[[ DATASET EXTRACT open ]]
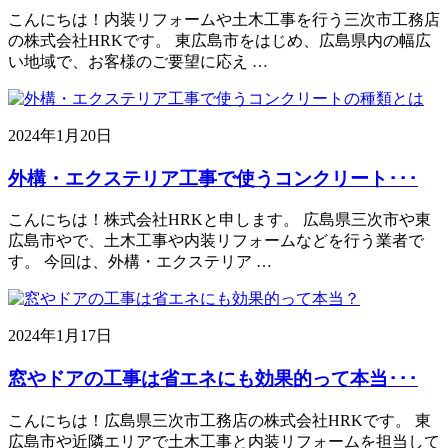
こんにちは！内装リフォームや土木工事を行う三次市工務店
の株式会社HRKです。 東広島市をはじめ、広島県内の幅広
い地域で、お客様のご要望に応え …
2024年1月20日
外構・エクステリア工事で使うコンクリート･･･
こんにちは！株式会社HRKと申します。 広島県三次市や東
広島市やで、土木工事や内装リフォームなどを行う業者で
す。 今回は、外構・エクステリア …
2024年1月17日
窓やドアの工事は省エネにも効果的って本当･･･
こんにちは！広島県三次市工務店の株式会社HRKです。 東
広島市や近隣エリアで土木工事と内装リフォームを担当して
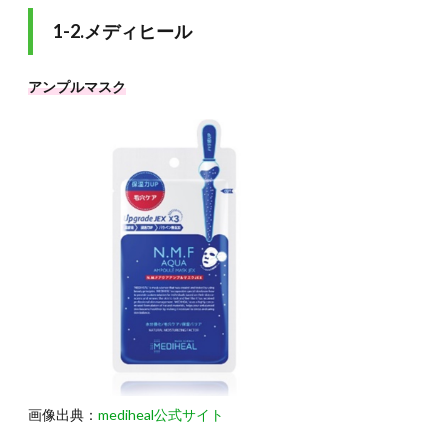
3.
1-2.メディヒール
3.高
級
アンプルマスク
3.1.
3-
1.SKⅡ
3.2.
3-
2.GIVENCHY
4.
おわ
りに
画像出典：
mediheal公式サイト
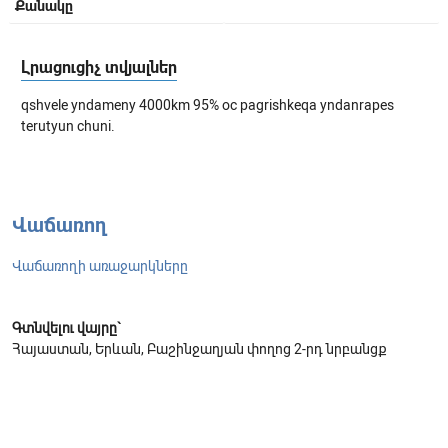
Քանակը
Լրացուցիչ տվյալներ
qshvele yndameny 4000km 95% oc pagrishkeqa yndanrapes
terutyun chuni.
Վաճառող
Վաճառողի առաջարկները
Գտնվելու վայրը`
Հայաստան, Երևան, Բաշինջաղյան փողոց 2-րդ նրբանցք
[[ DATASET EXTRACT closed ]]
Leaving out every picture, transcribe exactly the lines from the line that contains "窓やドアの工事は省エネにも効果的って本当･･･" through the final line of the entries above.

窓やドアの工事は省エネにも効果的って本当･･･
こんにちは！広島県三次市工務店の株式会社HRKです。 東
広島市や近隣エリアで土木工事と内装リフォームを担当して
3.
1-2.メディヒール
3.高
級
アンプルマスク
3.1.
3-
1.SKⅡ
3.2.
3-
2.GIVENCHY
4.
おわ
りに
画像出典：
mediheal公式サイト
Քանակը
Լրացուցիչ տվյալներ
qshvele yndameny 4000km 95% oc pagrishkeqa yndanrapes
terutyun chuni.
Վաճառող
Վաճառողի առաջարկները
Գտնվելու վայրը`
Հայաստան, Երևան, Բաշինջաղյան փողոց 2-րդ նրբանցք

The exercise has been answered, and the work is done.